- Opening Delimiter -

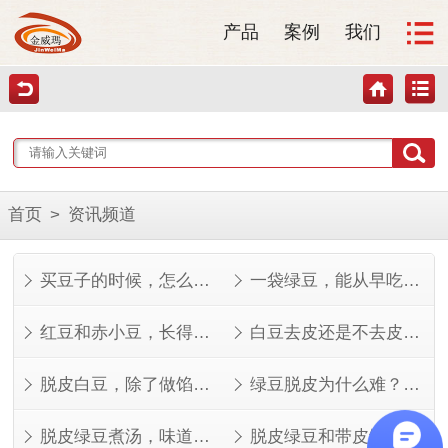
产品
案例
我们
首页
>
资讯频道
买豆子的时候，怎么看才知道好不好？
一袋绿豆，能从早吃到晚
红豆和赤小豆，长得像但不是一回事
白豆去皮还是不去皮？看完这几点就知道了
脱皮白豆，除了做馅还能做什么？
绿豆脱皮为什么难？看完就知道了
脱皮绿豆煮汤，味道其实不一样
脱皮绿豆和带皮绿豆，功效差在哪？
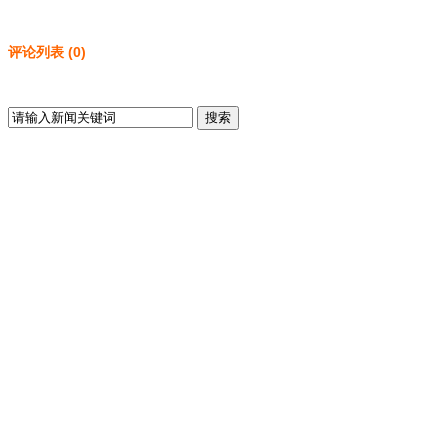
评论列表
(
0
)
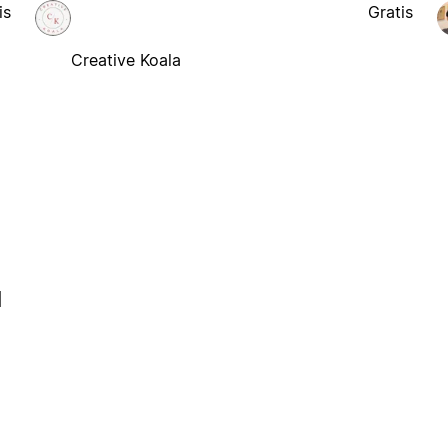
is
Gratis
Creative Koala
l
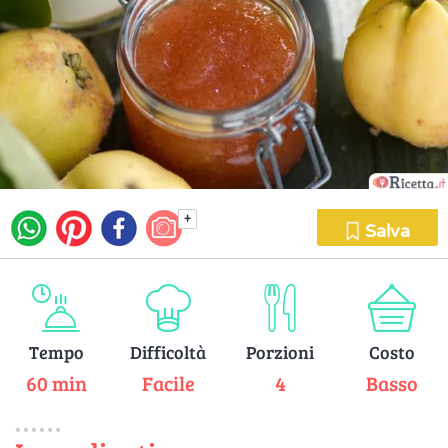
+
Salva
Tempo
Difficoltà
Porzioni
Costo
60 min
Facile
4
Basso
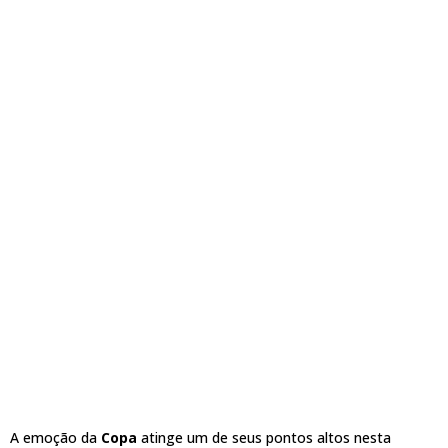
A emoção da
Copa
atinge um de seus pontos altos nesta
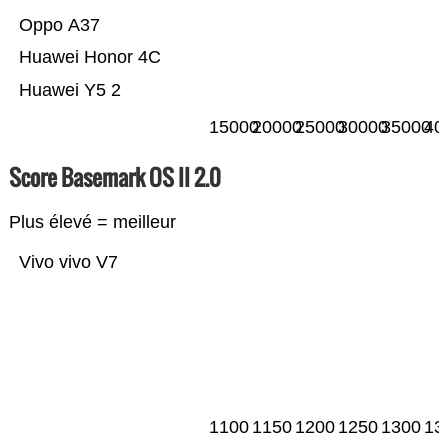
Oppo A37
Huawei Honor 4C
Huawei Y5 2
15000
20000
25000
30000
35000
40
Score Basemark OS II 2.0
Plus élevé = meilleur
Vivo vivo V7
1100
1150
1200
1250
1300
13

- Closing Delimiter -

Would you copy out every entry above word for word, without the pictures?

产品
案例
我们
首页
>
资讯频道
买豆子的时候，怎么看才知道好不好？
一袋绿豆，能从早吃到晚
红豆和赤小豆，长得像但不是一回事
白豆去皮还是不去皮？看完这几点就知道了
脱皮白豆，除了做馅还能做什么？
绿豆脱皮为什么难？看完就知道了
脱皮绿豆煮汤，味道其实不一样
脱皮绿豆和带皮绿豆，功效差在哪？
评论列表
(
0
)
is
Gratis
Creative Koala
l
+
Salva
Tempo
Difficoltà
Porzioni
Costo
60 min
Facile
4
Basso
A emoção da
Copa
atinge um de seus pontos altos nesta
Oppo A37
Huawei Honor 4C
Huawei Y5 2
15000
20000
25000
30000
35000
40
Score Basemark OS II 2.0
Plus élevé = meilleur
Vivo vivo V7
1100
1150
1200
1250
1300
13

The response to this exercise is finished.